Active Gamma-Ray Log Pattern Localization With Distributionally Robust Reinforcement Learning

Abstract

Accurately localizing 1D signal patterns, such as Gamma-ray well-log depth matching, is crucial in the oilfield service industry as it directly affects the quality of oil and gas exploration. However, traditional methods such as well-log curve analysis and pattern hand-picking matching are labor-intensive and heavily rely on human expertise, leading to inconsistent results. Although attempts have been made to automate this process, challenges such as low computational performance, non-robustness, and non-generalization remain unsolved. To address these challenges, we have developed a data-driven AI system that learns an active signal pattern localization strategy inspired by human attention.

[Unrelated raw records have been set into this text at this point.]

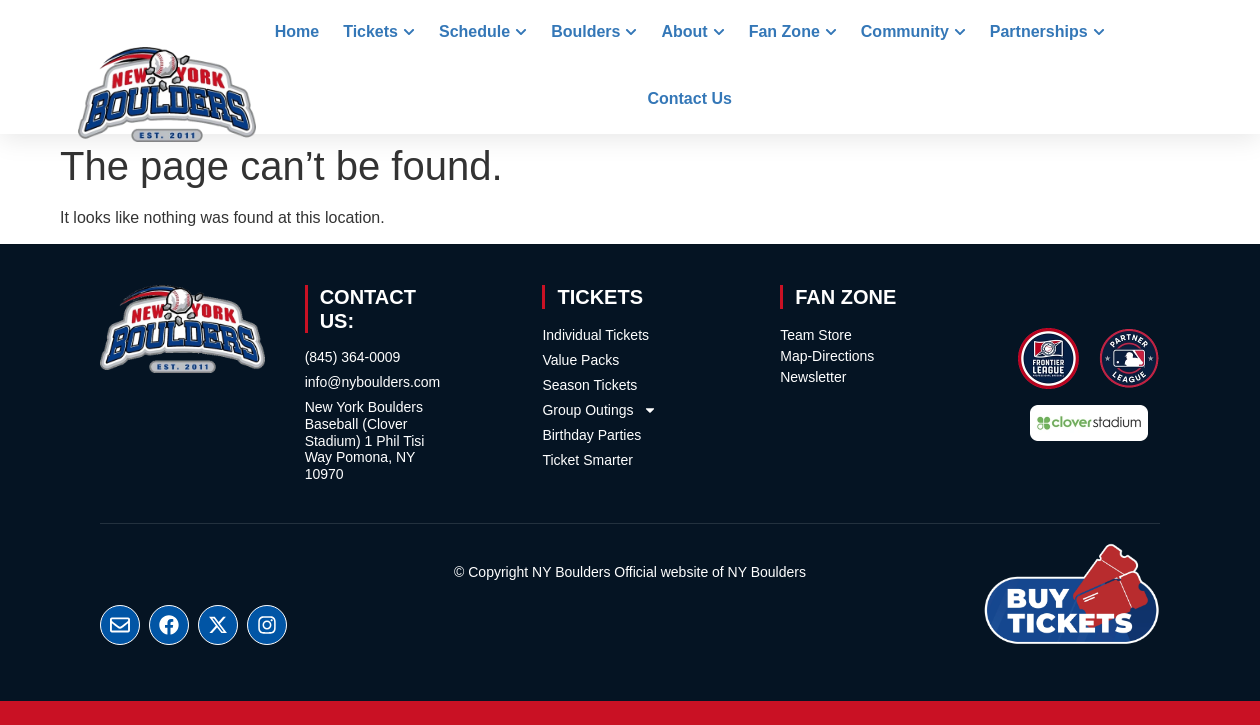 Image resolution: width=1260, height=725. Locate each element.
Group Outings (599, 410)
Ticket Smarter (587, 460)
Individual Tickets (595, 335)
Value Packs (580, 360)
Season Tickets (589, 385)
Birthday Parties (591, 435) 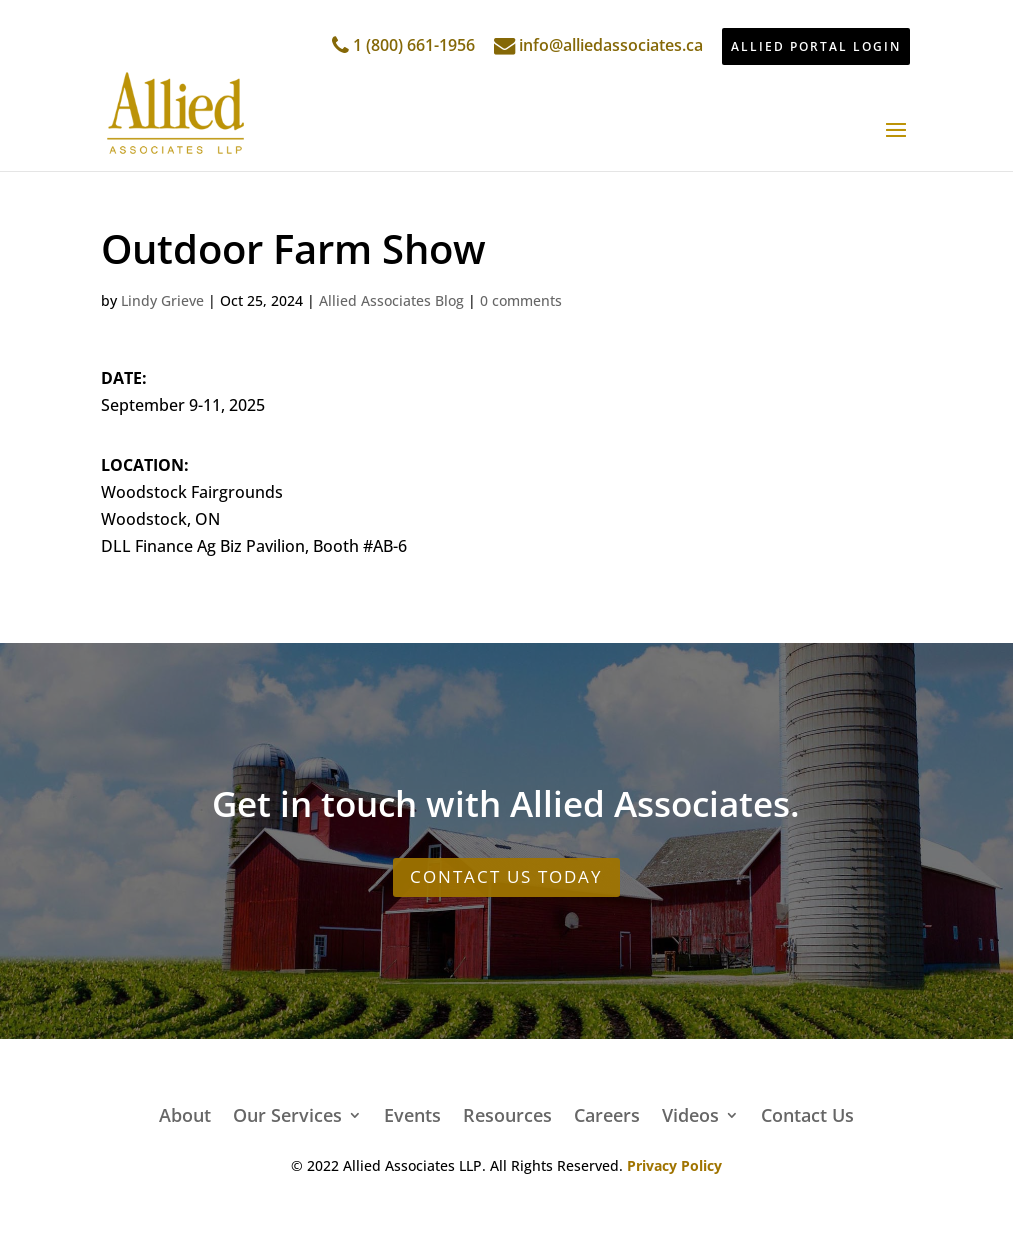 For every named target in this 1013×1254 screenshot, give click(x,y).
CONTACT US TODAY (506, 876)
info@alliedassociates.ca (598, 45)
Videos (690, 1112)
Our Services (287, 1112)
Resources (507, 1112)
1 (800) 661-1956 (403, 45)
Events (412, 1112)
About (185, 1112)
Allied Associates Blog (391, 300)
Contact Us (807, 1112)
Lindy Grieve (162, 300)
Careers (607, 1112)
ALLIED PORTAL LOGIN (816, 46)
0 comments (521, 300) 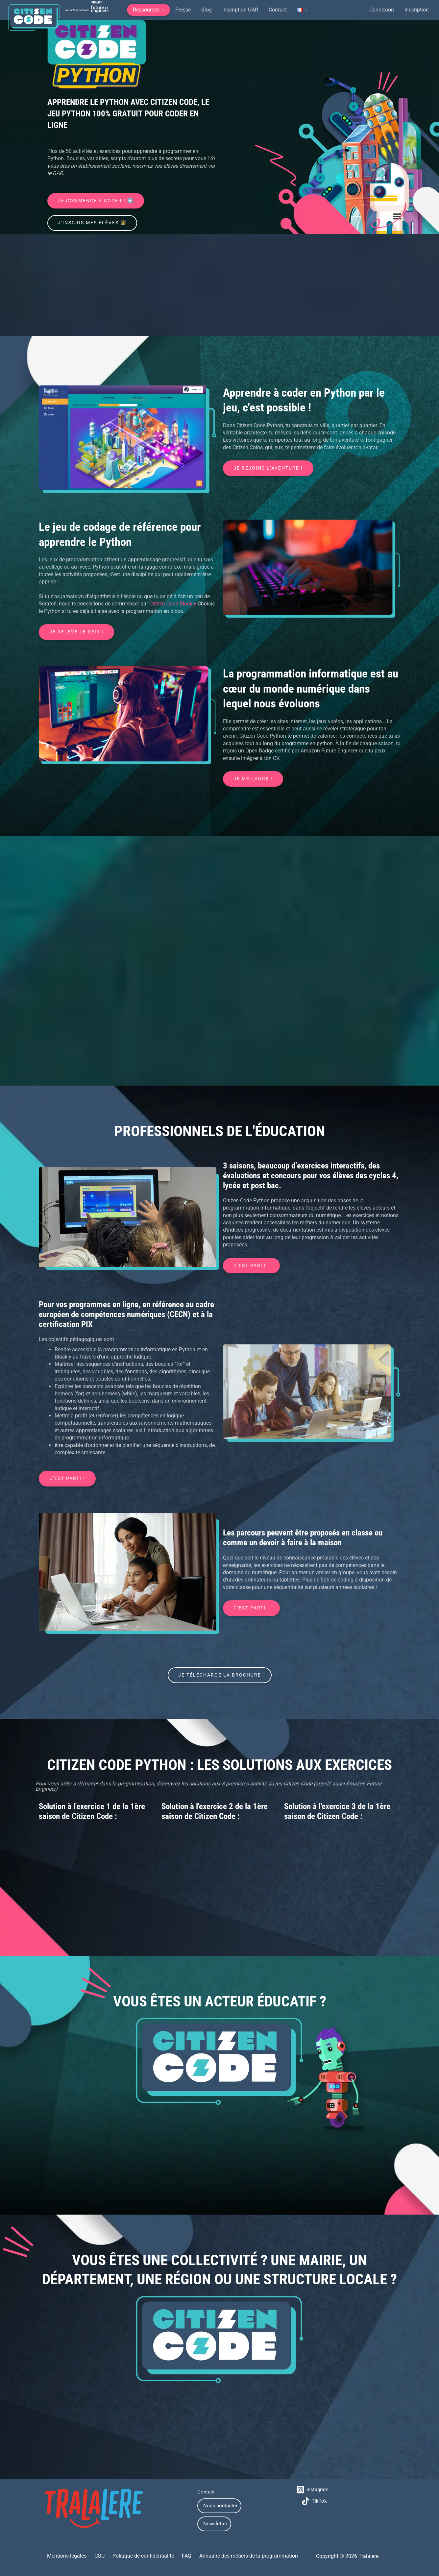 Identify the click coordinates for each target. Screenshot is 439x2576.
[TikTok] (315, 2502)
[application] (161, 10)
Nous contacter (220, 2507)
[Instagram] (313, 2491)
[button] (148, 10)
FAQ (184, 2557)
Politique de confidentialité (143, 2557)
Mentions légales (72, 2557)
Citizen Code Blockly (172, 604)
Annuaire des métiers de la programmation (243, 2557)
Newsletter (215, 2525)
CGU (102, 2557)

Our artificial intelligence system uses an offline reinforcement learning (RL) framework as its central component, which solves a highly abstracted Markov decision process problem via offline training on human-labeled historical data. The RL agent uses top-down reasoning to determine the location of target signal fragments by deforming a bounding window using simple transformation actions. To overcome distribution shifts between logged data and real and ensure generalization, we propose a discrete distributionally robust soft actor-critic RL framework (DRSAC-Discrete) to solve the Markov decision process problem under uncertainty. By exploring unfamiliar environments in a restrictive manner, the DRSAC-Discrete algorithm provides a safe solution that can be used when data is limited during the early stage of this industrial application. We evaluated the reinforcement learning-based localization system on augmented field Gamma-ray well-log datasets, and the results showed promising localization capability. Furthermore, the DRSAC-Discrete algorithm demonstrated relatively robust performance guarantees when facing data shortage.